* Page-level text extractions
::::::::::
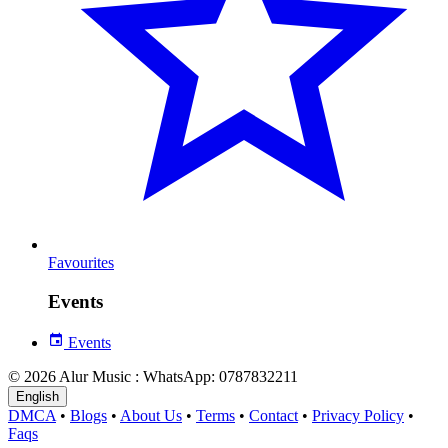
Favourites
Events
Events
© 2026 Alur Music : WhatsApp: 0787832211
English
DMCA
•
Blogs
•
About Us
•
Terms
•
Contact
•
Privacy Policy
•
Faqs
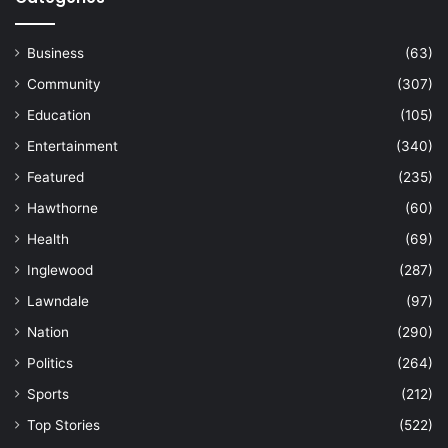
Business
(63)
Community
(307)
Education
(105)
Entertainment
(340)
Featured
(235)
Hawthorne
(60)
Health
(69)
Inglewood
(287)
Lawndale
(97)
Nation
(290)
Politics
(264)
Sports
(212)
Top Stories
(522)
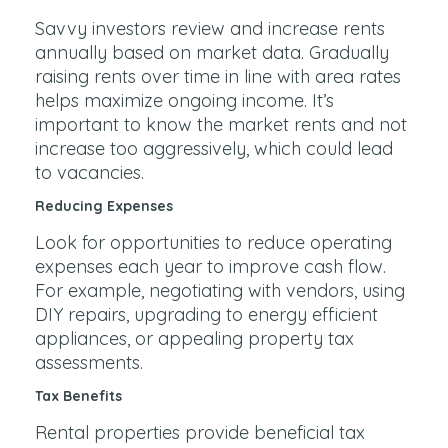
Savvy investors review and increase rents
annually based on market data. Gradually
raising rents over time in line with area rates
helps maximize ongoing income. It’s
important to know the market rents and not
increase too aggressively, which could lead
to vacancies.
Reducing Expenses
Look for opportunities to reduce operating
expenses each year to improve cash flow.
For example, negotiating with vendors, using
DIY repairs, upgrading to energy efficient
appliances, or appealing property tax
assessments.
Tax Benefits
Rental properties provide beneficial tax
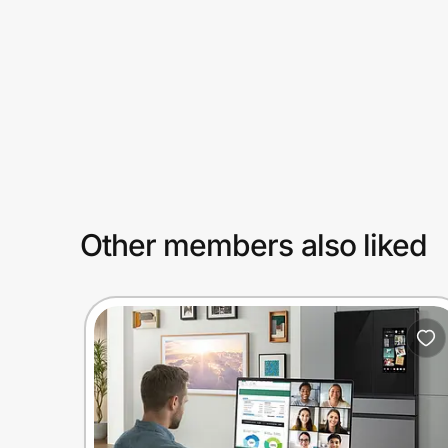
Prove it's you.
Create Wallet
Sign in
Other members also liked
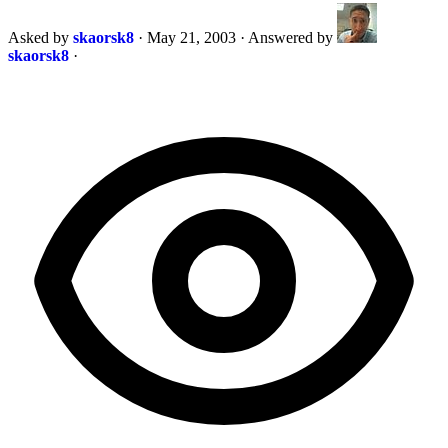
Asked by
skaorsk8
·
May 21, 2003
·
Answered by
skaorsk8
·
::::::::::
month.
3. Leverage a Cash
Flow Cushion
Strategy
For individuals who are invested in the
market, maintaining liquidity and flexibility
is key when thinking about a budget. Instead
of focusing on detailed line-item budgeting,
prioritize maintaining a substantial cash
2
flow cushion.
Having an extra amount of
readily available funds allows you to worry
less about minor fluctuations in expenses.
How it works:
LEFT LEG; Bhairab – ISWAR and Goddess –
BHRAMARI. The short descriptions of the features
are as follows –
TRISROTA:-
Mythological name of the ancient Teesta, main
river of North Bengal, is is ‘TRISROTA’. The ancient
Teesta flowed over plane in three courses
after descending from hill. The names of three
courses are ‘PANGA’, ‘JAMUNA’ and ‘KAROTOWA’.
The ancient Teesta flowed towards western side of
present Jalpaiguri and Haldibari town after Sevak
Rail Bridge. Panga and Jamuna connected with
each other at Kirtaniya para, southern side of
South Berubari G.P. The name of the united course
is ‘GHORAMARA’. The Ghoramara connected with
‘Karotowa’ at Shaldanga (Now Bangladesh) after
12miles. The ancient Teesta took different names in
::::::::::
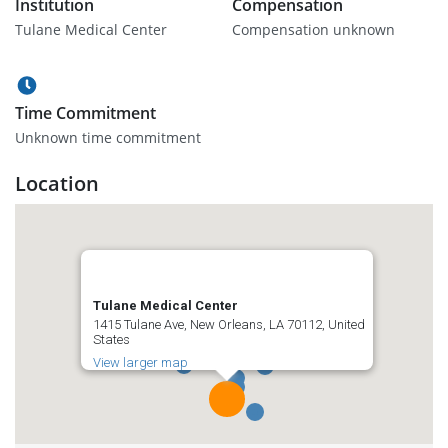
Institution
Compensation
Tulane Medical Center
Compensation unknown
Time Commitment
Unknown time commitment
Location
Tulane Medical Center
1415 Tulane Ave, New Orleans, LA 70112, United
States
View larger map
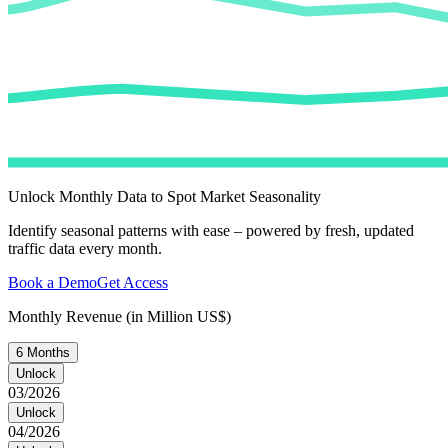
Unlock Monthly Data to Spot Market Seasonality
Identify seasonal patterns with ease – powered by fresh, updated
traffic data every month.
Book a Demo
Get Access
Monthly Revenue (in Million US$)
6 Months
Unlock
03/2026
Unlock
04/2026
::::::::::
* TASK DIRECTIONS
Search the data for the string "with" and copy every line where it appears.

* PROBLEM SOLUTION
raising rents over time in line with area rates
For example, negotiating with vendors, using
Rail Bridge. Panga and Jamuna connected with
is ‘GHORAMARA’. The Ghoramara connected with
Identify seasonal patterns with ease – powered by fresh, updated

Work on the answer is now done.